Photographer Darren Almond is currently exhibiting a selection of works from both his “Fullmoon” and “Present Form” series, alongside a group of small bronze sculptures at White Cube’s location in the Bermondsey neighborhood of London. The works will remain on view through April 13, 2014. Over a period of 13 years, Almond has worked on a photographic series entitled Fullmoon picturing scenes from every continent, all taken under the light of a full moon. Utilizing long exposure times and well-placed cameras, the images capture details within the darkness that the human eye is normally unable to see, all while adding an eerily surreal atmosphere to the environments on view, stuck somewhere between the bright light of day and dark night. These works represent a continuing effort by Almond to follow themes of geology, myth, and history alongside his fascinations with time and light themselves.
Almond’s Present Form series features upright standing stones on the Isle of Lewis in the Outer Hebrides. The stones are covered partially with vegetation, and they are thought to have been used as an astronomical observatory to measure 18.6-year moon cycles. These works reflect Almond’s interest in “our primal need to measure and quantify the passing of time.” Depicting the structures by themselves, Almond’s photos capture a forgotten technology, now a relic of a past age.

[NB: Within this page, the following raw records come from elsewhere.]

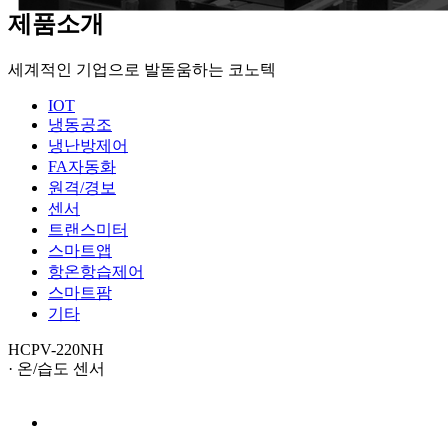
제품소개
세계적인 기업으로 발돋움하는 코노텍
IOT
냉동공조
냉난방제어
FA자동화
원격/경보
센서
트랜스미터
스마트앱
항온항습제어
스마트팜
기타
HCPV-220NH
· 온/습도 센서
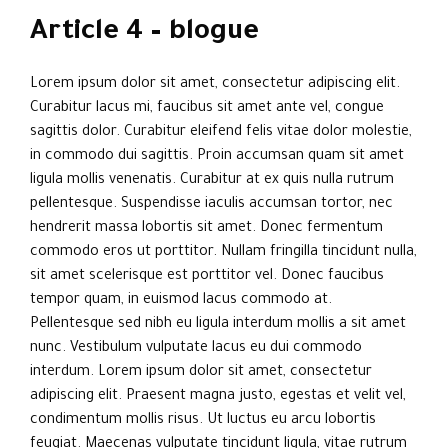
Article 4 – blogue
Lorem ipsum dolor sit amet, consectetur adipiscing elit.
Curabitur lacus mi, faucibus sit amet ante vel, congue
sagittis dolor. Curabitur eleifend felis vitae dolor molestie,
in commodo dui sagittis. Proin accumsan quam sit amet
ligula mollis venenatis. Curabitur at ex quis nulla rutrum
pellentesque. Suspendisse iaculis accumsan tortor, nec
hendrerit massa lobortis sit amet. Donec fermentum
commodo eros ut porttitor. Nullam fringilla tincidunt nulla,
sit amet scelerisque est porttitor vel. Donec faucibus
tempor quam, in euismod lacus commodo at.
Pellentesque sed nibh eu ligula interdum mollis a sit amet
nunc. Vestibulum vulputate lacus eu dui commodo
interdum. Lorem ipsum dolor sit amet, consectetur
adipiscing elit. Praesent magna justo, egestas et velit vel,
condimentum mollis risus. Ut luctus eu arcu lobortis
feugiat. Maecenas vulputate tincidunt ligula, vitae rutrum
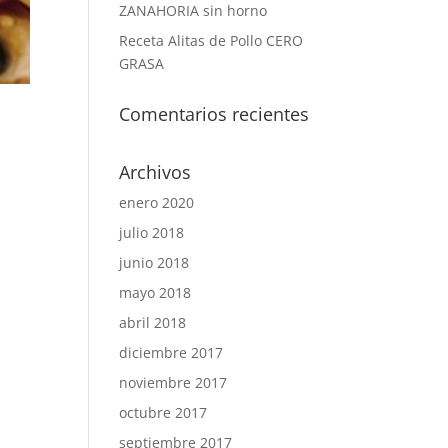
ZANAHORIA sin horno
Receta Alitas de Pollo CERO
GRASA
Comentarios recientes
Archivos
enero 2020
julio 2018
junio 2018
mayo 2018
abril 2018
diciembre 2017
noviembre 2017
octubre 2017
septiembre 2017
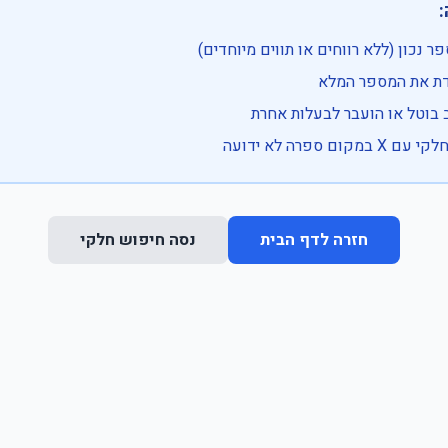

• בדוק שהמספר נכון (ללא רווחים או ת
• וודא שהקלדת את
• ייתכן שהרכב בוטל או הועבר
• נסה חיפוש חלקי 
נסה חיפוש חלקי
חזרה לדף הבית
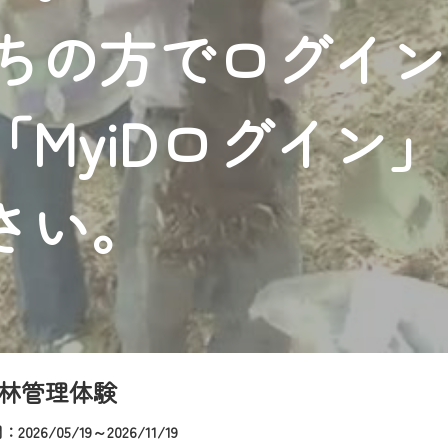
者様へのサービス向上のため、
持ちの方でログイ
いただくには、一部コンテンツを除き、
CNetマイページ※』へのログインが必要となります。
くお願いいたします。
MyiDログイン
yIDが必要となります。
Vを含むCCNetの各種サービスをご利用頂くためのIDです。
アドレスで設定できます。
さい。
ーメールアドレスでも作成可能です）
Dの新規登録は
こちら
から
は引き続きご視聴いただけます。
ルにともないメンテナンス作業を予定しています。
林管理体験
026/05/19～2026/11/19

Alongside these images, Almond has created a number of minimalist bronze sculptures, bearing some resemblance to the standing stones, but also represents the relative weight of one of the astronauts who walked on the moon. The sculptures are small, hand polished columns, filled with lead and engraved with the astronauts’ initials. Once again applying human achievement to inanimate objects, Almond explores the imprint man leaves on the world through less apparent means. The artist also previously explored the connection between man and the moon, nature and man, macro and micro, visible and invisible, with a work called Laurentia (2012), featuring a quotation by Nan Shepherd written over 11 train-plates.
Darren Almond was born in 1971, and he currently lives and works in London. He attended the Winchester School of Arts, and his first solo exhibition was in 1995. He was awarded the Turner Prize in 2005, participated in The Berlin Biennale in 2001, The Venice Biennale in 2003, The Busan Biennale in 2004, and The Moscow Biennale in 2007, as well as the Tate Triennial in 2009.
The current exhibition will continue at White Cube Bermondsey through April 13, 2014.